BAGHDAD (Reuters) – Saddam Hussein can no longer force
Iraqis to celebrate “victory” in the war with Iran but they are
still haunted by the conflict 25 years to the day after it
started.

“All I remember was depression, death and destruction,”
said war veteran Mohammed al-Askari, who fought on the front
lines in the bloody 1980-88 struggle that cost an estimated 1
million lives and ended in stalemate.

“The repercussions are still felt today, it was that war
that killed and disabled many of our people and it was that war
that ruined our once prosperous economy.”

Saddam, who was backed by the United States and billions of
dollars from Gulf Arab states in the war, could have never
imagined the dramatic changes since then that have seen him
toppled and his country now diplomatically close to Iran.

His Iraqi Shi’ite opponents allied with his arch-enemy Iran
were swept to power in January elections boycotted by Sunni
Arabs who now lead an insurgency.

It is a far cry from the days when Iraqis, even those who
believed the dictator squandered the lives of their relatives,
risked the wrath of the secret police if they did not attend
elaborate military parades to mark the war with Shi’ite Iran.

Nominally about control of the Shatt al-Arab border
waterway, the war pitted an Iraq that saw Iran’s Islamic
revolution as a mortal threat against an Iran whose leaders saw
Saddam as an “atheist” occupying Shi’ite holy places in Iraq.

“At the start of the war, we were duped by the media that
portrayed Iran as the devil, we fought with determination but
as the years went on, we began to realize we were fighting for
nothing,” said al-Askari, who was seriously wounded three times
in the fighting.

IMPROVED TIES WITH IRAN

Iraq, which is anxiously trying to improve its ties with
other Muslim states and undermine insurgent support, signed a
military pact with Iran in July in a breakthrough between two
countries that held on to prisoners long after the war ended.

But mainly Sunni-led Arab states have been cautious about
embracing the Shi’ite-dominated, U.S.-backed Iraqi authorities.

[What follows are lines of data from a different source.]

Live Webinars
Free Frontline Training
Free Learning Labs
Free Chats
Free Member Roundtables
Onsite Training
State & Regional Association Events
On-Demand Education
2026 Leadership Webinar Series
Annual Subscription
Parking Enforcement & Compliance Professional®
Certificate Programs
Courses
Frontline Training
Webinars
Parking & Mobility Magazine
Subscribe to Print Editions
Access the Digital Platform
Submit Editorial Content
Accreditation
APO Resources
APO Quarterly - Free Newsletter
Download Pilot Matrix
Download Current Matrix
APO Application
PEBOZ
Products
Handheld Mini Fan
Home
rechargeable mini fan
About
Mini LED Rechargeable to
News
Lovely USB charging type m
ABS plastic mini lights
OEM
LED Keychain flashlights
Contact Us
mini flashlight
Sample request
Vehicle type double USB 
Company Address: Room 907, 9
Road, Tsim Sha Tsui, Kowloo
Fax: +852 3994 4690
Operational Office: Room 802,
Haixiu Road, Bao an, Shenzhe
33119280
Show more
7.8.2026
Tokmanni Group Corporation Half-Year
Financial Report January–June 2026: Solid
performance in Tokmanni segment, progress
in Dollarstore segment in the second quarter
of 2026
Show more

And suspicions still run deep among Iraqi Sunnis and even
some Shi’ites in a country that demonized Iran for decades.

“Iran is blatantly interfering in our current affairs and
some in the government are turning a blind eye to this. They
have to mind their own business,” said Soha Allawi, a Sunni
university professor.

Today, lingering mistrust is fueled by accusations that the
Iranian-trained Badr Brigade movement, which fought against
Saddam’s troops in the Iran war, operates hit squads alongside
government security forces.

Denials of the allegations have failed to ease tensions
which have raised fears that Iraq may be sliding into a
sectarian civil war.

“The Iraq-Iran war was unnecessary,” said Ayad al-Samarrai,
a senior official in the Iraqi Islamic party, one of Iraq’s
most prominent Sunni parties.

“It didn’t benefit the Iraqis or the Iranians, it has only
sparked hatred and mistrust between the two nations and that
effect is still felt today.”

Reminders of the protracted conflict litter the desert road
leading from the southern city of Basra to the Iranian border.
Hundreds of helmets of fallen soldiers lie in the dirt near
trenches and barbed wire.

In Baghdad, Saddam built huge monuments glorifying the
conflict like the hands of victory monument in central Baghdad.

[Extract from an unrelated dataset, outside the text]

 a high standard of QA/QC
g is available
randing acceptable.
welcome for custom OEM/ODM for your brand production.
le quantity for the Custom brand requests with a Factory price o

The arch is shaped as two crossed swords made of the guns
of dead Iraqi soldiers. Captured Iranian helmets are placed in
a net held by the swords.

The landmark now sits in the heavily fortified Green Zone
housing Iraqi government officials and foreign embassies.
Saddam is awaiting trial over atrocities against Iraqi
civilians.

“Look at Iran’s power now, they became wiser and learned
from their mistakes. Iraq was the opposite — it never learned
and now look what endless wars have brought us,” said Askari.